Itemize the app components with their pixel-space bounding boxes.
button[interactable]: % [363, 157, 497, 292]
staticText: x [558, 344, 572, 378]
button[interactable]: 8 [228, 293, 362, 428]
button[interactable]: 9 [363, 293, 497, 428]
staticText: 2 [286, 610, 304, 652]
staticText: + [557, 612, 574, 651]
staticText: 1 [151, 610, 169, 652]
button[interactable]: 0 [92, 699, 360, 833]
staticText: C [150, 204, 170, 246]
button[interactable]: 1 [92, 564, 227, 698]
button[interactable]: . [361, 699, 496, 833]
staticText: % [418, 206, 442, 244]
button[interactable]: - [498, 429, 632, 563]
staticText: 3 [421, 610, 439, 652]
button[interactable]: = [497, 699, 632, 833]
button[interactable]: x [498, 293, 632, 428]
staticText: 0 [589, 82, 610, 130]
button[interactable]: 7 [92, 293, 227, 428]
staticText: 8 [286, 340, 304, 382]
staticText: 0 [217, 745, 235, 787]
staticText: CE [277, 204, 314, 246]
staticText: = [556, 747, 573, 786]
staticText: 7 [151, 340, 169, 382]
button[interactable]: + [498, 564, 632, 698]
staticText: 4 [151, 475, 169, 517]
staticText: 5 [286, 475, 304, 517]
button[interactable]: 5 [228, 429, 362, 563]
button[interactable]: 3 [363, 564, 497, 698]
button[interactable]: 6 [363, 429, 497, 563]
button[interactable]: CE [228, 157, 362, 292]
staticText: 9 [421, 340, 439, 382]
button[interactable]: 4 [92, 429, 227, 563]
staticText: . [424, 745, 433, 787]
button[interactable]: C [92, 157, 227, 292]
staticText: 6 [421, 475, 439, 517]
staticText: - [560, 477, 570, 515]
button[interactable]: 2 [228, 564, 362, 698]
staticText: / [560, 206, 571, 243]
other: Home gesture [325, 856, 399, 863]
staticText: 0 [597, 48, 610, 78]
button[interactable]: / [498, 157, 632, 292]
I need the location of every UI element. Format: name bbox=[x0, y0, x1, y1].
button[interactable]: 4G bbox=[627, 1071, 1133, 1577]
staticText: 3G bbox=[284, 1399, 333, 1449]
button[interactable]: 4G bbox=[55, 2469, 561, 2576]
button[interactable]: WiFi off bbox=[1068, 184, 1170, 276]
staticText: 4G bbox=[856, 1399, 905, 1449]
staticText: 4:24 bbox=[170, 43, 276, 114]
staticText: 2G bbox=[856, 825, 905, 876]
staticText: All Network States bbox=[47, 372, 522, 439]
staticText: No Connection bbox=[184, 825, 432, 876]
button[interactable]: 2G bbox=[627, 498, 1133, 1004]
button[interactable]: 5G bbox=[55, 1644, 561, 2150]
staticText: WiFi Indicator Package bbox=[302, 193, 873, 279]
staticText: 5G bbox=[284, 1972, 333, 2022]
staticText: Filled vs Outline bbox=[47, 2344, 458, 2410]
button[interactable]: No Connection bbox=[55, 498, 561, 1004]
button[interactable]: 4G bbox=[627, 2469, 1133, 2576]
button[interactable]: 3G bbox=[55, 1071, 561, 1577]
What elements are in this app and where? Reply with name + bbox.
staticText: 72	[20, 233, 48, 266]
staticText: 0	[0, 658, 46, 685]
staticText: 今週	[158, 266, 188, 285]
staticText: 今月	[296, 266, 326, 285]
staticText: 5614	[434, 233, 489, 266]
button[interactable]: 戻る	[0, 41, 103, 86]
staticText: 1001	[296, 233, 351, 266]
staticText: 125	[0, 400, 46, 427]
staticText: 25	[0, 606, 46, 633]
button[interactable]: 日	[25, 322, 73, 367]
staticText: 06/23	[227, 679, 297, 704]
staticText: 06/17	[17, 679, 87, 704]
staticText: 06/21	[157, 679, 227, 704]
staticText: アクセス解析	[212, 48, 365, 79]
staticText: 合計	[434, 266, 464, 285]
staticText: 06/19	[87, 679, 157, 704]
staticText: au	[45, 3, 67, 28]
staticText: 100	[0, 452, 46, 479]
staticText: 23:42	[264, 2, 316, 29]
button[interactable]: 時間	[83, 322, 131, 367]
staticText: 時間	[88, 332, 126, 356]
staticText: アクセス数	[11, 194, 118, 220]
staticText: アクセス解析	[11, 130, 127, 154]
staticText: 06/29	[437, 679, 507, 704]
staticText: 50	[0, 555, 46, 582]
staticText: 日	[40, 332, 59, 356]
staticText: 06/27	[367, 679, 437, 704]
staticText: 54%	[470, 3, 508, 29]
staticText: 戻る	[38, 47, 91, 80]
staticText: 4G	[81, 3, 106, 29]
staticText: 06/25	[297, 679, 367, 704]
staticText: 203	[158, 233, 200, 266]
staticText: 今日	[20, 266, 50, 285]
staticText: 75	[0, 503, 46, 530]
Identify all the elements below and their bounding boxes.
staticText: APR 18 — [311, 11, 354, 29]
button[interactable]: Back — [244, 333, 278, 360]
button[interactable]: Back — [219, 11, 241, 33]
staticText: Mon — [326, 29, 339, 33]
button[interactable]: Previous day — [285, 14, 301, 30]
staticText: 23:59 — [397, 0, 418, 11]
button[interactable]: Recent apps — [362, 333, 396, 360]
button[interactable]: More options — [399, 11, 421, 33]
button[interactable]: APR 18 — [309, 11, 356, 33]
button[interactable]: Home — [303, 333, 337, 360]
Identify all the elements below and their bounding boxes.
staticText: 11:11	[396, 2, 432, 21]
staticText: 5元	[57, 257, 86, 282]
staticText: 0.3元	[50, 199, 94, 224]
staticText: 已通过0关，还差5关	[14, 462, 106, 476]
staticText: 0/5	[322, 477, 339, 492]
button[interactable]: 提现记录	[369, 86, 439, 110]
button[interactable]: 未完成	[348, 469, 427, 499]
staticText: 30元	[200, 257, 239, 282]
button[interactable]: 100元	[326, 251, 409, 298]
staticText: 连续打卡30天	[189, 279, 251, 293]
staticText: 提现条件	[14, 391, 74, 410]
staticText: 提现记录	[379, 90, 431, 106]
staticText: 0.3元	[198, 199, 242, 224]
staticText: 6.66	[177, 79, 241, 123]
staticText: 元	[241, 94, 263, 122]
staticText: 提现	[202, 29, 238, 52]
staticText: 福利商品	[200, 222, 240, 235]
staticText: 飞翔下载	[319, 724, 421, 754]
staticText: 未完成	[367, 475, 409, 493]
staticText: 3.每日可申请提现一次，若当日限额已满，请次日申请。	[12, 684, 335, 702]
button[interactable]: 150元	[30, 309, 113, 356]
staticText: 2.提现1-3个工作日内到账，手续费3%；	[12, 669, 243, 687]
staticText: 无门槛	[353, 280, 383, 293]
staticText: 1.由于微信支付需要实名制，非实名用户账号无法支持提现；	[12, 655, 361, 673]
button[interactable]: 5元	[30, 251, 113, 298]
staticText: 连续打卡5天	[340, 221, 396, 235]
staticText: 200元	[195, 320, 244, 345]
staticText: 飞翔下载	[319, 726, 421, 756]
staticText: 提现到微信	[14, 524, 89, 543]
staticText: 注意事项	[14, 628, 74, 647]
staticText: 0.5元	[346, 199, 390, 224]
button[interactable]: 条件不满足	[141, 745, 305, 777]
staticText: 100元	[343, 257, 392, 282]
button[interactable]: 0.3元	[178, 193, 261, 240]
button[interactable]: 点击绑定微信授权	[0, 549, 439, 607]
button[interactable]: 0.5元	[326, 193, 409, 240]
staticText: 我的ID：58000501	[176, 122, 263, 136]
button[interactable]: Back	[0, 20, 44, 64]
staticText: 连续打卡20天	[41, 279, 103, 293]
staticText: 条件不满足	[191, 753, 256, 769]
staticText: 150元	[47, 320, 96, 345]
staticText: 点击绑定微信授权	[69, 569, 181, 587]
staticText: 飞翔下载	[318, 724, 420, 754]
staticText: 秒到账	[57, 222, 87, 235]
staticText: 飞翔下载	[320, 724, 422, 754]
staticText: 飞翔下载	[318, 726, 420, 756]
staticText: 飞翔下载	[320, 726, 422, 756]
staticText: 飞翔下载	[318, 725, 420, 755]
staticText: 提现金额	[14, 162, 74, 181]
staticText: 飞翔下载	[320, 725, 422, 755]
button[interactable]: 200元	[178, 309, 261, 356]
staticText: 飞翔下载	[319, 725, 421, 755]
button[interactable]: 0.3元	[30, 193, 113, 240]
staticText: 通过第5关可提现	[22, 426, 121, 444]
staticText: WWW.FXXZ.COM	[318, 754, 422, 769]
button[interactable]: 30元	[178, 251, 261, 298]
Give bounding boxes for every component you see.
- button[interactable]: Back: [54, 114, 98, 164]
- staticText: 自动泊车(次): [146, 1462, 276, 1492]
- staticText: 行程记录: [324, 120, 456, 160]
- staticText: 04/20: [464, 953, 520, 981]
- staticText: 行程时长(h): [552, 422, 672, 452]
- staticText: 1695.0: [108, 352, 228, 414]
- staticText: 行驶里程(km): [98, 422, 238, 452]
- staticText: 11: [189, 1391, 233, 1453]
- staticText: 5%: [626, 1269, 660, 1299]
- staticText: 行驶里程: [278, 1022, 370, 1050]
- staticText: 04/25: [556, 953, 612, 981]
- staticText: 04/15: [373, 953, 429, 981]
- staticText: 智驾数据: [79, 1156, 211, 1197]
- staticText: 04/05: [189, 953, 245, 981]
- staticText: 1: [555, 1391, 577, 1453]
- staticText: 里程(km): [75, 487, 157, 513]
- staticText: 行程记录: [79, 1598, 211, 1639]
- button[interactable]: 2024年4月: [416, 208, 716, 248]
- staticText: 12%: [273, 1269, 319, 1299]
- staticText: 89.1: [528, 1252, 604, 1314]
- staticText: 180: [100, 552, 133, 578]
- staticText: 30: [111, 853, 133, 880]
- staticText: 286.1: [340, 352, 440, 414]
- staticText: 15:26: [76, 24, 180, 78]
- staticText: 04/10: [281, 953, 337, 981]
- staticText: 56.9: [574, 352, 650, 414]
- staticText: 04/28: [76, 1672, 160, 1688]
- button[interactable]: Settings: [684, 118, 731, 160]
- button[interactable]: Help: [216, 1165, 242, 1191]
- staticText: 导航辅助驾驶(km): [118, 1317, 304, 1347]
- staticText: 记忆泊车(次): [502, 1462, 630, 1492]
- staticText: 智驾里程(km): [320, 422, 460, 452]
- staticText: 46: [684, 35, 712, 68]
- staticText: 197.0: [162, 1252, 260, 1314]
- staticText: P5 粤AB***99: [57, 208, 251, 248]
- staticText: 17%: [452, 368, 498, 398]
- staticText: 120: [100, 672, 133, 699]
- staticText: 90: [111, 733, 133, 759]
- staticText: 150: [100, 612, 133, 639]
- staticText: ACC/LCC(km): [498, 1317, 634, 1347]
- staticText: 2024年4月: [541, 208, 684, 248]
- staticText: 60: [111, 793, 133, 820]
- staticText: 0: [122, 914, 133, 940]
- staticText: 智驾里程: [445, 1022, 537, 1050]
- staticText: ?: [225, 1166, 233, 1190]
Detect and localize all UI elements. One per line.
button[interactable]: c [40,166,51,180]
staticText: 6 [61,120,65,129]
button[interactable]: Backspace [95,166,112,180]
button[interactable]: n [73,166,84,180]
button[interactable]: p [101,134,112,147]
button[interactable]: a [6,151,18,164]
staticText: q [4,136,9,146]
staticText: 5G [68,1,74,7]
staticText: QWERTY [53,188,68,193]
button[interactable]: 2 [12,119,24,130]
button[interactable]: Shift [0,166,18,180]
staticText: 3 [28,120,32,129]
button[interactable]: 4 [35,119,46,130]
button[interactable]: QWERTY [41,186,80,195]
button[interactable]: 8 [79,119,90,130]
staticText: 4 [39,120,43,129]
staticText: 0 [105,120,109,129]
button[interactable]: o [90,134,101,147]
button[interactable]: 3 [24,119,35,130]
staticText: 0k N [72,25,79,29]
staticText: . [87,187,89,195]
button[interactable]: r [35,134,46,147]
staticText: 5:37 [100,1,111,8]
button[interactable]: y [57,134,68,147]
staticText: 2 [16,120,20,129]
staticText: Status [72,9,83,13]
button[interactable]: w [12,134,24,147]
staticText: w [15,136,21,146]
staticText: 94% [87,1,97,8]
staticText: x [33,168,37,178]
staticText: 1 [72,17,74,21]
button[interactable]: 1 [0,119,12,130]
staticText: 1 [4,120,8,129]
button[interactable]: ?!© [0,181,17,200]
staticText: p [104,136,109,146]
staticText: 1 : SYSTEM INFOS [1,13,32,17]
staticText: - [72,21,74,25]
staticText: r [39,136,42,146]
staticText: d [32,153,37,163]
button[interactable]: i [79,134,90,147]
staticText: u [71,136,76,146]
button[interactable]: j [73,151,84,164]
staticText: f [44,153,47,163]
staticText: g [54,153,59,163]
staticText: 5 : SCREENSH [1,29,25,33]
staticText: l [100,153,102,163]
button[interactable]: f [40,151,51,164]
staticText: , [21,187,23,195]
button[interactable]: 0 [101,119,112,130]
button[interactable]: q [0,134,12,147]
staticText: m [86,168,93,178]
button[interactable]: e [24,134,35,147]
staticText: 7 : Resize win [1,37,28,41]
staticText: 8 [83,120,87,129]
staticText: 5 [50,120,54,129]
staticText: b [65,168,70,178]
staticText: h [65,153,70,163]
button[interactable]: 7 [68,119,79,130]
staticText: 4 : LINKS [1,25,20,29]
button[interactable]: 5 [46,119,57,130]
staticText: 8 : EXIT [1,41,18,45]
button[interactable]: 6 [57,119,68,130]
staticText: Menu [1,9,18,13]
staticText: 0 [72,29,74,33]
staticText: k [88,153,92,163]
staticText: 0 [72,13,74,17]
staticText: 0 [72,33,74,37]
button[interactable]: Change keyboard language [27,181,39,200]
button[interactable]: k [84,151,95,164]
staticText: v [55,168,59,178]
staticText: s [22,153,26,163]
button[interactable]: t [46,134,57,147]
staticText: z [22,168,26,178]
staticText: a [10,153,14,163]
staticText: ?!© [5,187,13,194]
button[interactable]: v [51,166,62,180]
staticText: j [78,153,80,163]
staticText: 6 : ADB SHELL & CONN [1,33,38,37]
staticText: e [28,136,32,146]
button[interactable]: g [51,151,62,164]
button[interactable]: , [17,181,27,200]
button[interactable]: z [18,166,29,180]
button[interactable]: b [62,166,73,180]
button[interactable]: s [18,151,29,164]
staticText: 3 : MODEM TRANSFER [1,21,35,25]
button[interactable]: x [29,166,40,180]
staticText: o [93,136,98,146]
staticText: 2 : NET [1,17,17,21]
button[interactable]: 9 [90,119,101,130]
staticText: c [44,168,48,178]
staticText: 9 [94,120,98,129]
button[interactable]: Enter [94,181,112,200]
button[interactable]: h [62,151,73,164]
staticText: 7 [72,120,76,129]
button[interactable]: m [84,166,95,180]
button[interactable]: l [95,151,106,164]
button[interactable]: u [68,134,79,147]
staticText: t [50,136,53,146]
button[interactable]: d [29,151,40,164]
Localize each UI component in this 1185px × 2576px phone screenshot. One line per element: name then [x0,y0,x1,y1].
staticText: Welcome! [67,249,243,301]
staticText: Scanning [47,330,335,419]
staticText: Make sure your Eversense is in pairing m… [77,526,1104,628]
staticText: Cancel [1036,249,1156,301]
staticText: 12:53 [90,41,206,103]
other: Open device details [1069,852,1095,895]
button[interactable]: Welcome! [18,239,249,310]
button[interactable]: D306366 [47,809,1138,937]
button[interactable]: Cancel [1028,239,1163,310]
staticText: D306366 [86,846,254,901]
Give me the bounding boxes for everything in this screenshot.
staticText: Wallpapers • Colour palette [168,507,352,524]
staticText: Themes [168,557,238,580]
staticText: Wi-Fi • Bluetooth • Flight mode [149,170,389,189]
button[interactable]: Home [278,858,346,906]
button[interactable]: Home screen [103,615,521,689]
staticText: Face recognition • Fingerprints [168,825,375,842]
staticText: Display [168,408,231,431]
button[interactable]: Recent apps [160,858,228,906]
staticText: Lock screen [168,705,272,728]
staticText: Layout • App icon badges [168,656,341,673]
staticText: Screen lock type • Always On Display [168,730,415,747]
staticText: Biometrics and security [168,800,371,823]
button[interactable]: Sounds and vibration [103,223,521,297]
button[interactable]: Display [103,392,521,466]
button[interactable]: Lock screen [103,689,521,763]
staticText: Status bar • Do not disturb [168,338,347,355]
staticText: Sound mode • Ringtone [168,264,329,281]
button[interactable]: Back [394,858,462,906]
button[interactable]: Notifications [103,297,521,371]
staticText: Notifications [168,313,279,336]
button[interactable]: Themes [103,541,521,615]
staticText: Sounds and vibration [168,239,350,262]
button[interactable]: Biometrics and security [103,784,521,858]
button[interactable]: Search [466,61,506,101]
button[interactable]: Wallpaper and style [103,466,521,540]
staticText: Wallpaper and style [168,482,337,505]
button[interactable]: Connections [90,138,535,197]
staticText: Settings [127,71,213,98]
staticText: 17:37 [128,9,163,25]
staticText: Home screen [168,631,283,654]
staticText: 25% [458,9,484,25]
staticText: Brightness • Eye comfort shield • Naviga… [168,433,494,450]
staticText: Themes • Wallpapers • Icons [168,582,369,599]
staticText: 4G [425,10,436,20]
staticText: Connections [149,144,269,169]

• • • • •

EXERCISE PROMPT ▸
Match on "vibration": copy every line in the records that has it.

TASK SOLUTION ▸
button[interactable]: Sounds and vibration [103,223,521,297]
staticText: Sounds and vibration [168,239,350,262]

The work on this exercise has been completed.